1) questions framed from the perspective of specific policies or policy interventions (the macro level) that may be needed and impactful to strengthen the provision of rehabilitation through health systems;

2) questions framed from the perspective of healthcare delivery organizations or health systems (the meso level);

3) questions from a defined patient or provider population perspective (the micro level);

4) questions about established or new important data sources or research methods (the methodological level).

Finally, rehabilitation research in this field is often conducted at the intersection of patient outcomes, practice, and policy7 to provide the necessary relevance for clinical practice.8 For example, research that determines the most effective service organization for a patient population in need of rehabilitation may inform organizational changes in a health system and the development of a national policy to implement and make these interventions accessible to all in need. Similarly, research showing the benefits of a specific policy has the potential to influence systems and services.9, 10 One could argue that HPSSR for rehabilitation shares some of the same characteristics of research focused on complex interventions commonly used in public health and other social and economic policy areas.11 Complex interventions are delivered and evaluated at different levels, from individual to societal levels.

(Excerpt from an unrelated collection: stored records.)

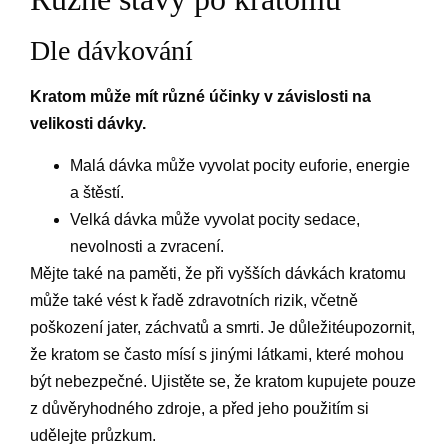
Dle dávkování
Kratom může mít různé účinky v závislosti na
velikosti dávky.
Malá dávka může vyvolat pocity euforie, energie
a štěstí.
Velká dávka může vyvolat pocity sedace,
nevolnosti a zvracení.
Mějte také na paměti, že při vyšších dávkách kratomu
může také vést k řadě zdravotních rizik, včetně
poškození jater, záchvatů a smrti. Je důležitéupozornit,
že kratom se často mísí s jinými látkami, které mohou
být nebezpečné. Ujistěte se, že kratom kupujete pouze
z důvěryhodného zdroje, a před jeho použitím si
udělejte průzkum.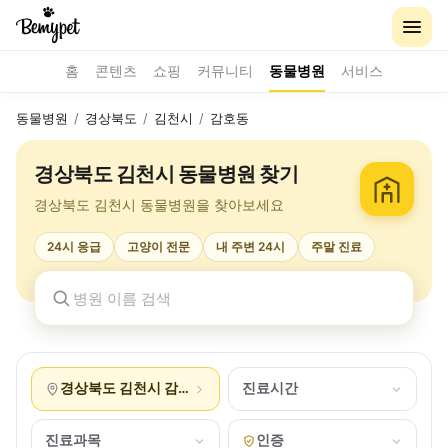
홈
콘텐츠
쇼핑
커뮤니티
동물병원
서비스
동물병원
/
경상북도
/
김천시
/
감호동
경상북도 김천시 동물병원 찾기
경상북도 김천시 동물병원을 찾아보세요
24시 응급
고양이 전문
내 주변 24시
주말 진료
경상북도 김천시 감호동
진료시간
진료과목
인증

The number of investigations and investigators dedicated to rehabilitation focused on HPSSR is still limited. For example, using the PubMed database, Jesus et al. showed that HPSSR in rehabilitation, as a percentage of all rehabilitation research, increased from 11% to 18% between 1990 and 2017.12 This reported growth is encouraging. It points out that there are opportunities for rehabilitation research to address questions that are highly relevant to patients, providers, health systems and policy-makers and that cannot be answered by traditional clinical research design and methodologies.13 However, the review by Jesus et al. also shows that the potential of HPSSR has not yet been fully explored by rehabilitation stakeholders. Hence, there is a gap between the need for high methodological quality research that addresses real-life problems and challenges relevant to policy-makers, researchers, multi-professional clinicians, and end-users in this field and the current rather clinical and epidemiological rehabilitation research landscape.

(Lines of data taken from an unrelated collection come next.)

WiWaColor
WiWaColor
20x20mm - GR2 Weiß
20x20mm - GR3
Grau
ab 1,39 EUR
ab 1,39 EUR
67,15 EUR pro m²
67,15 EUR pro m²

From the World Health Organization (WHO) perspective, HPSSR may start from any of the six health system building blocks (e.g., leadership and governance, financing, information systems, workforce, medicines and technologies and service delivery)14 and include the concern for policy process as well as global influences.15 Another approach for HPSSR for rehabilitation is using the Cochrane Effective Practice and Organization of Care Taxonomy which includes four domains of interventions (e.g., delivery, financial, governance arrangements and implementation strategies).16 Therefore, HPSSR is considered a transdisciplinary field directly focusing on both the responsiveness of health systems to health policies and the role of health policies in (re)shaping and strengthening the capacity and performance of health systems in delivering services.15, 17

Given the current underuse of HPSSR, relevant evidence is unavailable to key stakeholders. To foster a broader use of these research approaches, this conceptual paper aims to present exemplary research questions and study designs for this type of research in rehabilitation and discuss the applicability, usefulness, and importance of these research approaches for users in everyday clinical rehabilitation services and engaging in related research.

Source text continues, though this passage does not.